The results of the IC ₅₀ experiments on the effects of IA-1 and IA-2 on inhibiting superoxide anion production and elastin release from human neutrophils are summarized in Tables 2 and 3.

Table 2 IC ₅₀ of IA-1 for superoxide anion generation and elastin release Agonist Superoxide anion generation Flexase release IC ₅₀ (μM) ^a IC ₅₀ (μM) ^a f 0.81 ± 0.14 0.72 ± 0.11 f 0.52 ± 0.05 0.84 ± 0.30 MMK1 > 10 > 10 NaF > 10 > 10 PMA > 10 ND IL-8 ND 3.36 ± 0.46 LTB ₄ ND > 10 Note 1: ^a The concentration required to achieve half-inhibitory concentration (IC ₅₀ ). Note 2: ND: Not detectable concentration was reached.

Table 3 IC ₅₀ of IA-2 for superoxide anion generation and elastin release Agonist Superoxide anion generation Flexase release IC ₅₀ (μM) ^a IC ₅₀ (μM) ^a f 0.72 ± 0.07 0.85 ± 0.28 f 0.52 ± 0.07 0.94 ± 0.19 MMK1 > 10 > 10 NaF > 10 > 10 PMA > 10 ND IL-8 ND > 10 LTB ₄ ND > 10 Note 1: ^a The concentration required to achieve half inhibitory concentration (IC ₅₀ ). Note 2: ND: Not detectable concentration was reached.
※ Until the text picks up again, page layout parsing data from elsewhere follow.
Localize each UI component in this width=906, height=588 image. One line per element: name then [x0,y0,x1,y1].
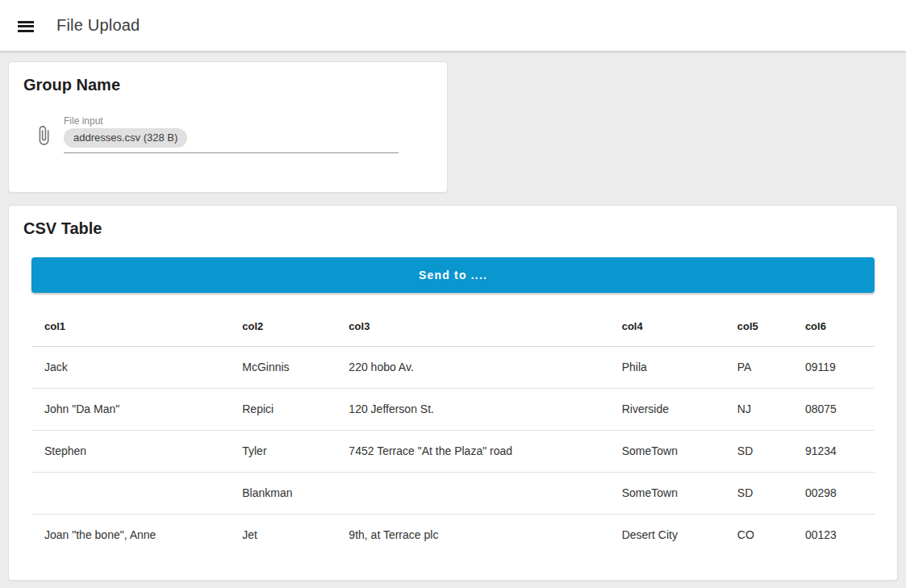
table-cell: CO [724,514,792,556]
table-cell: 120 Jefferson St. [336,388,608,430]
table-cell: SD [724,472,792,514]
table-cell: SomeTown [609,430,724,472]
file-input-field[interactable]: File input addresses.csv (328 B) [64,115,399,153]
column-header: col2 [229,307,336,346]
column-header: col6 [792,307,875,346]
column-header: col4 [609,307,724,346]
send-button-wrap: Send to .... [31,257,875,293]
table-cell: Riverside [609,388,724,430]
table-cell: Joan "the bone", Anne [31,514,229,556]
table-cell: Repici [229,388,336,430]
table-cell: John "Da Man" [31,388,229,430]
table-cell: Jack [31,346,229,388]
table-cell: SomeTown [609,472,724,514]
csv-table-wrap: col1 col2 col3 col4 col5 col6 Jack McGin… [31,307,875,556]
table-cell: SD [724,430,792,472]
table-row: Jack McGinnis 220 hobo Av. Phila PA 0911… [31,346,875,388]
table-cell: 220 hobo Av. [336,346,608,388]
file-input: File input addresses.csv (328 B) [33,115,434,153]
send-button[interactable]: Send to .... [31,257,875,293]
file-input-label: File input [64,115,399,127]
table-header-row: col1 col2 col3 col4 col5 col6 [31,307,875,346]
csv-table: col1 col2 col3 col4 col5 col6 Jack McGin… [31,307,875,556]
table-cell: Blankman [229,472,336,514]
table-cell: Desert City [609,514,724,556]
table-cell: 09119 [792,346,875,388]
table-cell: 08075 [792,388,875,430]
table-row: Blankman SomeTown SD 00298 [31,472,875,514]
table-cell: Jet [229,514,336,556]
file-chip[interactable]: addresses.csv (328 B) [64,128,187,148]
table-cell: PA [724,346,792,388]
csv-table-card-title: CSV Table [23,219,884,238]
table-row: Joan "the bone", Anne Jet 9th, at Terrac… [31,514,875,556]
table-cell: Tyler [229,430,336,472]
column-header: col3 [336,307,608,346]
table-cell: 91234 [792,430,875,472]
main-content: Group Name File input addresses.csv (328… [0,51,906,581]
column-header: col1 [31,307,229,346]
group-name-card: Group Name File input addresses.csv (328… [8,61,448,193]
csv-table-card: CSV Table Send to .... col1 col2 col3 co… [8,205,898,581]
column-header: col5 [724,307,792,346]
table-cell: 00123 [792,514,875,556]
table-cell: NJ [724,388,792,430]
table-cell: Phila [609,346,724,388]
app-bar: File Upload [0,0,906,51]
table-cell [336,472,608,514]
paperclip-icon[interactable] [33,125,52,153]
table-row: Stephen Tyler 7452 Terrace "At the Plaza… [31,430,875,472]
group-name-card-title: Group Name [23,75,434,94]
table-cell [31,472,229,514]
hamburger-menu-icon[interactable] [18,21,34,32]
table-cell: McGinnis [229,346,336,388]
table-cell: 00298 [792,472,875,514]
table-cell: Stephen [31,430,229,472]
page-title: File Upload [56,16,140,35]
table-cell: 7452 Terrace "At the Plaza" road [336,430,608,472]
table-row: John "Da Man" Repici 120 Jefferson St. R… [31,388,875,430]
table-cell: 9th, at Terrace plc [336,514,608,556]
2.4 IA-1 and IA-2 For FPR1 Binding ability

Since IA-1 and IA-2 can inhibit the activation of human neutrophils induced by exogenous FPR1 agonist fMLF or endogenous FPR1 agonist fMMYALF, it is speculated that IA-1 and IA-2 inhibit the activation of human neutrophils through the signal transduction pathway of FPR1. In order to understand the mechanism of action of IA-1 and IA-2, it was tested whether IA-1 and IA-2 would bind to FPR1. The relevant experimental results are shown in Figures 7A-7B, which respectively show the binding ability of IA-1 and IA-2 to FPR1. The results in Figures 7A-7B show that IA-1 and IA-2 (0-5 μM) significantly inhibit the binding of another FPR1-specific ligand (fNLFNYK) to FPR1 in a dose-dependent manner, which means that IA-1 and IA-2 inhibit the activation of human neutrophils by blocking a series of signal transduction pathways related to FPR1 through binding to FPR1.
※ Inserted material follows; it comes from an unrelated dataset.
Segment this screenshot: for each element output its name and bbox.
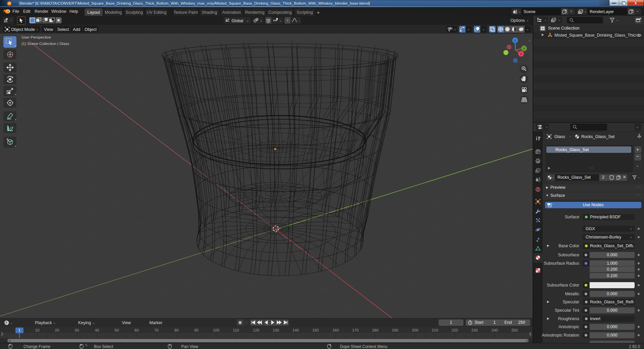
svg-text:X: X <box>520 52 522 56</box>
svg-text:Z: Z <box>514 39 516 42</box>
svg-text:Y: Y <box>523 47 525 50</box>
2.5 IA-1 and IA-2 For FPR1 Effects on human neutrophil activation

In order to further verify that IA-1 and IA-2 indeed inhibit the activation of human neutrophils through the signal transduction pathway of FPR1, the following experiments were conducted to prove this. The relevant experimental results are shown in Figures 8A-8B (for IA-1) and 9A-9B (for IA-2). The results in Figures 8A-8B show that as the concentration of fMLF increases, the ability of human neutrophils activated by fMLF to release elastase (Figure 8A) or generate superoxide anions (Figure 8B) increases, that is, a fixed concentration of IA-1 (1 or 2.5 μM) exhibits a decreasing inhibitory effect on the activation of fMLF. Similarly, as shown in Figures 9A-9B, the release of elastase (Figure 9A) or generation of superoxide anions (Figure 9B) by human neutrophils activated by fMLF also increased with the increase in fMLF concentration, and a fixed concentration of IA-2 (1 or 2.5 μM) also showed a decreasing inhibitory effect on fMLF activation. The above results confirm that IA-1 and IA-2 can indeed inhibit the activation of human neutrophils induced by fMLF (via the FPR1 signaling pathway).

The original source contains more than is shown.